None of this is trust in any cryptographic sense. It's operational trust - the kind few design around because there’s limited time, budget, or political capital to assume the foundation can break. And every one of these components changes the scope of someone's compliance program, usually without that being documented.

Most security programs run that bet. It works most of the time. This series is about when it doesn't.

 

the shape of change

Three shifts have made the bet riskier in the last eighteen months.

 Exploitation got faster: CVE-2024-55591 was a zero-day before Fortinet knew about it. The Adobe Acrobat CVE patched in April had been live for roughly five months before disclosure. Patching can't be the primary control for a class of vulnerabilities already in use before you knew they existed.

 Vendor concentration deepened: Stacks consolidated for good operational reasons. The trade-off is blast radius. When one vendor owns your firewall, your VPN, and your SIEM, a single authentication bypass becomes an architecture-wide event, and from an assessor's perspective, a scope-wide one.

 AI has come on fast and strong: AI agents are getting the same operational trust we give firewalls and EDR. They sit inside the boundary, hold privileged access to data and identity, and act on behalf of users. Every new system connection expands scope. The industry doesn't yet have a mature model for what happens when one is compromised, or what an assessor should be asking about it.

 

"just patch it faster" isn't the answer

Conversations about vendor vulnerabilities slide into fatalism easily. *Patch faster* is a real answer, but it's not the one I'm asking about when I sit across the table from a client.

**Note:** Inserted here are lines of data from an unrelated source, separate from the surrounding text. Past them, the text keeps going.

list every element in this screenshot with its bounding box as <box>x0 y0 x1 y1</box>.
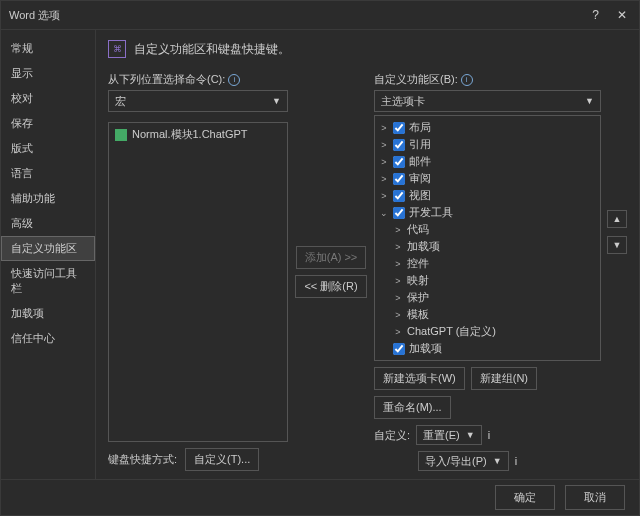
commands-listbox[interactable]: Normal.模块1.ChatGPT <box>108 122 288 442</box>
ribbon-icon: ⌘ <box>108 40 126 58</box>
expander-icon[interactable]: > <box>379 140 389 150</box>
tree-node[interactable]: >代码 <box>379 221 596 238</box>
tree-label: 帮助 <box>409 358 431 361</box>
expander-icon[interactable]: ⌄ <box>379 208 389 218</box>
category-sidebar: 常规显示校对保存版式语言辅助功能高级自定义功能区快速访问工具栏加载项信任中心 <box>1 30 96 479</box>
expander-icon[interactable]: > <box>393 242 403 252</box>
ribbon-tree[interactable]: >布局>引用>邮件>审阅>视图⌄开发工具>代码>加载项>控件>映射>保护>模板>… <box>374 115 601 361</box>
reset-button[interactable]: 重置(E)▼ <box>416 425 482 445</box>
help-icon[interactable]: ? <box>592 8 599 22</box>
page-heading: ⌘ 自定义功能区和键盘快捷键。 <box>108 40 627 58</box>
customize-keyboard-button[interactable]: 自定义(T)... <box>185 448 259 471</box>
info-icon[interactable]: i <box>488 429 490 441</box>
titlebar: Word 选项 ? ✕ <box>1 1 639 29</box>
tree-node[interactable]: >引用 <box>379 136 596 153</box>
word-options-dialog: Word 选项 ? ✕ 常规显示校对保存版式语言辅助功能高级自定义功能区快速访问… <box>0 0 640 516</box>
new-tab-button[interactable]: 新建选项卡(W) <box>374 367 465 390</box>
tree-node[interactable]: >映射 <box>379 272 596 289</box>
move-up-button[interactable]: ▲ <box>607 210 627 228</box>
tree-node[interactable]: >审阅 <box>379 170 596 187</box>
window-title: Word 选项 <box>9 8 592 23</box>
expander-icon[interactable]: > <box>393 327 403 337</box>
chevron-down-icon: ▼ <box>272 96 281 106</box>
tree-node[interactable]: >ChatGPT (自定义) <box>379 323 596 340</box>
cancel-button[interactable]: 取消 <box>565 485 625 510</box>
customize-ribbon-label: 自定义功能区(B):i <box>374 72 601 87</box>
tree-label: 布局 <box>409 120 431 135</box>
tree-label: 视图 <box>409 188 431 203</box>
rename-button[interactable]: 重命名(M)... <box>374 396 451 419</box>
sidebar-item[interactable]: 显示 <box>1 61 95 86</box>
chevron-down-icon: ▼ <box>585 96 594 106</box>
ok-button[interactable]: 确定 <box>495 485 555 510</box>
sidebar-item[interactable]: 信任中心 <box>1 326 95 351</box>
tree-checkbox[interactable] <box>393 190 405 202</box>
macro-icon <box>115 129 127 141</box>
sidebar-item[interactable]: 常规 <box>1 36 95 61</box>
info-icon[interactable]: i <box>515 455 517 467</box>
keyboard-shortcuts-label: 键盘快捷方式: <box>108 452 177 467</box>
tree-checkbox[interactable] <box>393 139 405 151</box>
add-button[interactable]: 添加(A) >> <box>296 246 367 269</box>
tree-node[interactable]: >模板 <box>379 306 596 323</box>
tree-label: 审阅 <box>409 171 431 186</box>
tree-label: 保护 <box>407 290 429 305</box>
tree-node[interactable]: >加载项 <box>379 238 596 255</box>
tree-node[interactable]: >帮助 <box>379 357 596 361</box>
info-icon[interactable]: i <box>228 74 240 86</box>
remove-button[interactable]: << 删除(R) <box>295 275 366 298</box>
expander-icon[interactable]: > <box>393 276 403 286</box>
tree-node[interactable]: >视图 <box>379 187 596 204</box>
expander-icon[interactable]: > <box>379 191 389 201</box>
expander-icon[interactable]: > <box>393 310 403 320</box>
dialog-footer: 确定 取消 <box>1 479 639 515</box>
expander-icon[interactable]: > <box>379 174 389 184</box>
tree-checkbox[interactable] <box>393 360 405 362</box>
expander-icon[interactable]: > <box>393 259 403 269</box>
info-icon[interactable]: i <box>461 74 473 86</box>
sidebar-item[interactable]: 校对 <box>1 86 95 111</box>
expander-icon[interactable]: > <box>379 123 389 133</box>
sidebar-item[interactable]: 高级 <box>1 211 95 236</box>
tree-checkbox[interactable] <box>393 122 405 134</box>
tree-node[interactable]: ⌄开发工具 <box>379 204 596 221</box>
move-down-button[interactable]: ▼ <box>607 236 627 254</box>
tree-node[interactable]: >布局 <box>379 119 596 136</box>
sidebar-item[interactable]: 快速访问工具栏 <box>1 261 95 301</box>
tree-label: 引用 <box>409 137 431 152</box>
import-export-button[interactable]: 导入/导出(P)▼ <box>418 451 509 471</box>
tree-checkbox[interactable] <box>393 173 405 185</box>
tree-label: 控件 <box>407 256 429 271</box>
expander-icon[interactable]: > <box>393 293 403 303</box>
tree-node[interactable]: 加载项 <box>379 340 596 357</box>
tree-checkbox[interactable] <box>393 207 405 219</box>
sidebar-item[interactable]: 版式 <box>1 136 95 161</box>
expander-icon[interactable]: > <box>379 361 389 362</box>
ribbon-target-combo[interactable]: 主选项卡▼ <box>374 90 601 112</box>
tree-checkbox[interactable] <box>393 343 405 355</box>
list-item[interactable]: Normal.模块1.ChatGPT <box>109 123 287 146</box>
close-icon[interactable]: ✕ <box>617 8 627 22</box>
tree-label: ChatGPT (自定义) <box>407 324 496 339</box>
sidebar-item[interactable]: 辅助功能 <box>1 186 95 211</box>
expander-icon[interactable]: > <box>379 157 389 167</box>
sidebar-item[interactable]: 语言 <box>1 161 95 186</box>
tree-label: 映射 <box>407 273 429 288</box>
choose-commands-label: 从下列位置选择命令(C):i <box>108 72 288 87</box>
new-group-button[interactable]: 新建组(N) <box>471 367 537 390</box>
sidebar-item[interactable]: 自定义功能区 <box>1 236 95 261</box>
commands-source-combo[interactable]: 宏▼ <box>108 90 288 112</box>
customizations-label: 自定义: <box>374 428 410 443</box>
tree-node[interactable]: >控件 <box>379 255 596 272</box>
tree-node[interactable]: >邮件 <box>379 153 596 170</box>
tree-label: 加载项 <box>407 239 440 254</box>
sidebar-item[interactable]: 加载项 <box>1 301 95 326</box>
expander-icon[interactable]: > <box>393 225 403 235</box>
heading-text: 自定义功能区和键盘快捷键。 <box>134 41 290 58</box>
tree-node[interactable]: >保护 <box>379 289 596 306</box>
sidebar-item[interactable]: 保存 <box>1 111 95 136</box>
tree-label: 加载项 <box>409 341 442 356</box>
tree-label: 开发工具 <box>409 205 453 220</box>
tree-label: 模板 <box>407 307 429 322</box>
tree-checkbox[interactable] <box>393 156 405 168</box>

Patching closes the disclosed window – the one that is known. It does nothing about the window before disclosure, where more of the damage is happening in today’s threat landscape. The architecture that allowed the exploitation path is unchanged. And the next critical CVE from the same vendor is already in someone's bug queue.

What most programs are missing is something else; a written, defendable position on what each trusted component is allowed to break without taking the whole architecture down, and on what's in scope when it does.

That's a different question than “are we patched?”. It's the one this series will spend several posts unpacking, from both sides of the table.

 

what this series will cover

Four more posts after this one:

”The Identity Provider as Attack Surface” covers what changes when the identity provider (IdP) becomes the breach and why your IdP is in PCI scope whether you've written it down or not.

”AI Agents Inside the Perimeter” discusses how agents pull themselves into compliance scope the moment they touch regulated data and what an assessor will actually ask about, and what most AI deployments can't answer yet.

”Vendor Concentration as a Board-Level Risk Metric” talks about how to put a number on architectural dependency that doesn't show up in any framework. This includes how concentration changes what an assessor sees when they walk into your environment.

”Where the Frameworks Fall Short” addresses what PCI DSS 4.0, HIPAA, and SOC 2 quietly assume about vendor trust and what compensating controls assessors should be asking for and aren't yet.

Then, the closing post pulls the thread into an operating posture I call structured skepticism, running a high-trust architecture while refusing to grant trust by default.

 

an exercise for you: What to do this week

Here’s something concrete you can do before the next standup with your PCI provider. No project, no budget, no vendor call.

1. List every product in your environment that holds privileged trust:
  • Firewalls
  • Identity providers
  • Endpoint agents
  • SIEMs
  • Anything with kernel access
  • Anything that gates authentication
  • Any AI agent with a key, a token, or a tool
2. Next to each, write three things;
  • The date of its most recent critical advisory,
  • The compliance scope it sits in or pulls other things into
  • The compensating control that would catch a compromise if the patch came too late

For most organizations, that third column is mostly blank. That blank is the trust architecture problem in one artifact. The rest of this series is what to do about it — as an architect, as a compliance lead, and as the person who must defend the answer to an assessor.